According to her son, Maldon, it’s been decades since Mom Edith came home for a visit. The last time, he said, was in 1966. “We were coming home to Dumaguete from the United States. When we were in Manila, she insisted that we would come to Bayombong first. And so we came. That makes it my second time now in the province, having come here many years ago. But so many things have changed since then it might as well be my first time,” he said.
Mom Edith’s homecoming was filled with activities befitting a National Artist. On August 9, she personally attended the launch of the exhibit about her and her works at the Peoples’ Museum and Library, also in Bayombong; and on August 10, her bust, a banded marble with gold finish created by poet-sculptor Raul Funilas of the University of the Philippines, was unveiled.

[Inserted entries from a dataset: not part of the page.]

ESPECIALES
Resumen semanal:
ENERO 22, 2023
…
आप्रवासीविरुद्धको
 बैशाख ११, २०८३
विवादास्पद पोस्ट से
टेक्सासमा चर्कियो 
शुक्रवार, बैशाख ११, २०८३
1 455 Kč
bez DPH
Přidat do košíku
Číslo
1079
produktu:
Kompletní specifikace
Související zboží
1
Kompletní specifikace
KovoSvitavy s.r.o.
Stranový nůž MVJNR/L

This was followed by a series of lectures on Mom Edith’s works. Ateneo de Manila Associate Professor Oscar Campomanes lectured on the new criticism in the Philippines which the Tiempos modified and brought to the country from the United States, followed by UST Assistant Professor Ralph Semino Galan who lectured on some of the love poems of Mom Edith, then by UST Associate Professor Ferdinand Lopez who looked into the Bakla as a suppressed sexuality in Mom Edith’s pink fictions: Of Chambers and The Dam. UST Assistant Professor John Jack Wigley looked at the mapping of feminine spatiality in Mom Edith’s short story The Corral, followed by UST Assistant Professor Joselito Zulueta who shared his reading of one of Mom Edith’s novels, A Blade of Fern.
The lecture-series was capped by a lecture by Mom Edith herself, where she discussed the four ways of enhancing poetic content. Mom Edith shared her contention that today’s poets are more concerned with form, when they should be more concerned with the content or substance of the poem. She shared four ways of enhancing a poem: through reverberation, use of wit and sharp humor, use of learned and scholarly esoteric materials, and adoption of unusual and startling concept and idea.
Following the lecture series were some ceremonies which included the reading of the resolution conferring on Mom Edith the Gaddang name Casta, which means ‘powerful’ and ‘beautiful’; and of the resolution declaring April 22, her birthday, as a municipal holiday.
In her speech, Dr. Gilo-Abon said that the activities were not just a celebration of arts and culture nor of Mom Edith being a Novo Vizcayano, but more importantly, of the fact that she belongs to one of the indigenous groups in the province—the Gaddang. She told the audience, “This is about loving. This is about family. This is about togetherness. This is about coming home.”